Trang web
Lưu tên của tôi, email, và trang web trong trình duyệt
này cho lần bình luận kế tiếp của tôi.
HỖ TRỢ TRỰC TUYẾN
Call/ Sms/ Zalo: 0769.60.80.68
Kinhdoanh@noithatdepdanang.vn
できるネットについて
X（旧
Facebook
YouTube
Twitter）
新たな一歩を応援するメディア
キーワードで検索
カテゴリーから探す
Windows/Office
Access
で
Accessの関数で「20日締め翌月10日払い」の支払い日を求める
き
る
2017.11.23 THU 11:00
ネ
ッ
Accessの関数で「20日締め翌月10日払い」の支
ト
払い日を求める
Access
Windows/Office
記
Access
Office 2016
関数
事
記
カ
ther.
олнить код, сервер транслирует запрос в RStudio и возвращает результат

:::

§ **To do**: Each line above with the string "Accessの関数で" in it should be located and copied.

§ **Exercise solution**:
Accessの関数で「20日締め翌月10日払い」の支払い日を求める
Accessの関数で「20日締め翌月10日払い」の支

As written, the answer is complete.